Hancock Agricultural Investment Group, a prominent player in the agricultural investment sector, is headquartered in the United States. Founded in 1990, the firm has established itself as a leader in sustainable agriculture, focusing on the acquisition and management of farmland across key operational regions, including the Midwest and the West Coast. Specialising in the cultivation of high-value crops, Hancock Agricultural Investment Group offers unique investment opportunities that prioritise environmental stewardship and long-term profitability. The company’s commitment to sustainable practices and innovative farming techniques sets it apart in the industry. With a strong market position, Hancock has achieved notable milestones, including significant growth in its asset portfolio and recognition for its responsible investment strategies.
How does Hancock Agricultural Investment Group's carbon action stack up? DitchCarbon scores companies based on their carbon action and commitment to reducing emissions. Read about our methodology to learn more.
Mean score of companies in the industry. Comparing a company's score to the industry average can give you a sense of how well the company is doing compared to its peers.
Hancock Agricultural Investment Group's score of 48 is lower than 100% of the industry. This can give you a sense of how well the company is doing compared to its peers.

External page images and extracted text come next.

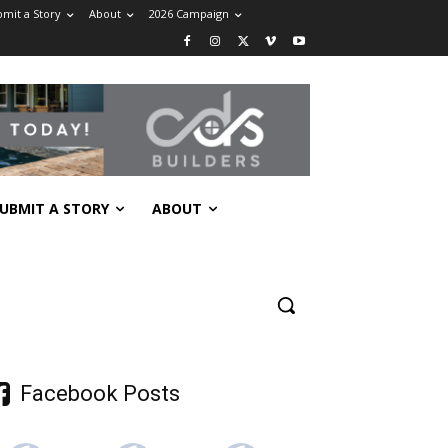
mit a Story
About
2026 Campaign
UBMIT A STORY
ABOUT
Facebook Posts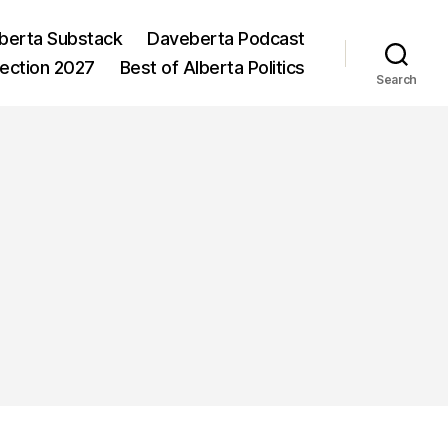
berta Substack
Daveberta Podcast
lection 2027
Best of Alberta Politics
Search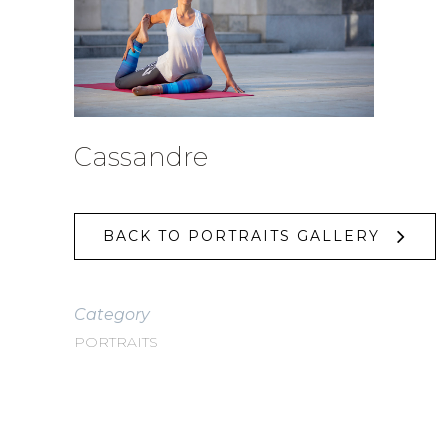
Cassandre
BACK TO PORTRAITS GALLERY
Category
PORTRAITS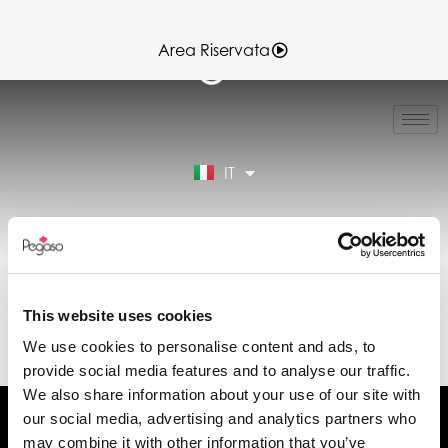
Area Riservata
EN
FR
ES
IT
DE
Area Riservata
SCHEDA TECNICA
VERA7-VERA7.0 11-
This website uses cookies
06-2025.PDF (IT)
We use cookies to personalise content and ads, to
provide social media features and to analyse our traffic.
We also share information about your use of our site with
our social media, advertising and analytics partners who
may combine it with other information that you’ve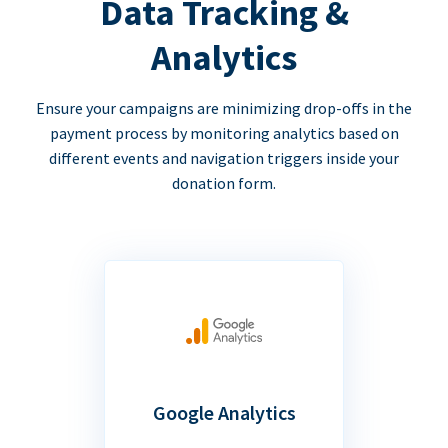
Data Tracking &
Analytics
Ensure your campaigns are minimizing drop-offs in the
payment process by monitoring analytics based on
different events and navigation triggers inside your
donation form.
Google Analytics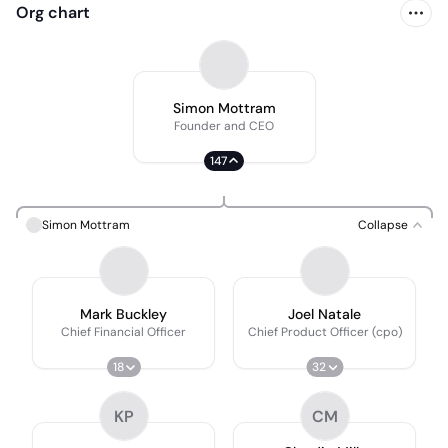
Org chart
Simon Mottram
Founder and CEO
147
Simon Mottram
Collapse
Mark Buckley
Joel Natale
Chief Financial Officer
Chief Product Officer (cpo)
18
32
KP
CM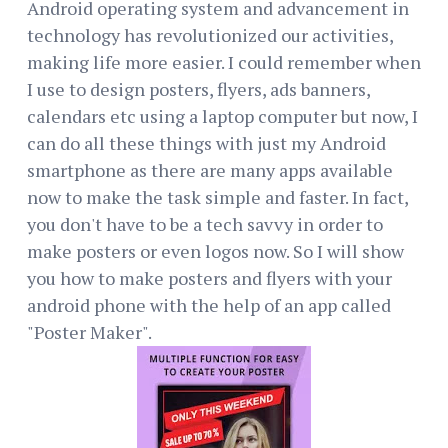
Android operating system and advancement in
technology has revolutionized our activities,
making life more easier. I could remember when
I use to design posters, flyers, ads banners,
calendars etc using a laptop computer but now, I
can do all these things with just my Android
smartphone as there are many apps available
now to make the task simple and faster. In fact,
you don't have to be a tech savvy in order to
make posters or even logos now. So I will show
you how to make posters and flyers with your
android phone with the help of an app called
"Poster Maker".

Hancock Agricultural Investment Group, headquartered in the US, currently does not report specific carbon emissions data, as indicated by the absence of emissions figures in kg CO2e. The organisation is a current subsidiary of Manulife Financial Corporation, which means that any climate commitments or emissions data may be inherited from this parent company. While Hancock Agricultural Investment Group has not outlined its own reduction targets or specific climate initiatives, it is important to note that it follows the sustainability and climate strategies set forth by Manulife Financial Corporation. This includes participation in initiatives such as the Science Based Targets initiative (SBTi) and the Carbon Disclosure Project (CDP), both of which are cascaded from Manulife at a corporate family level. As a subsidiary, Hancock Agricultural Investment Group aligns with the broader climate commitments of Manulife, which may include various sustainability goals and practices aimed at reducing carbon footprints across its operations. However, specific details regarding these initiatives or targets have not been disclosed at this level. In summary, while Hancock Agricultural Investment Group does not provide its own emissions data or reduction targets, it is part of a larger corporate structure that is engaged in climate action through its parent company, Manulife Financial Corporation.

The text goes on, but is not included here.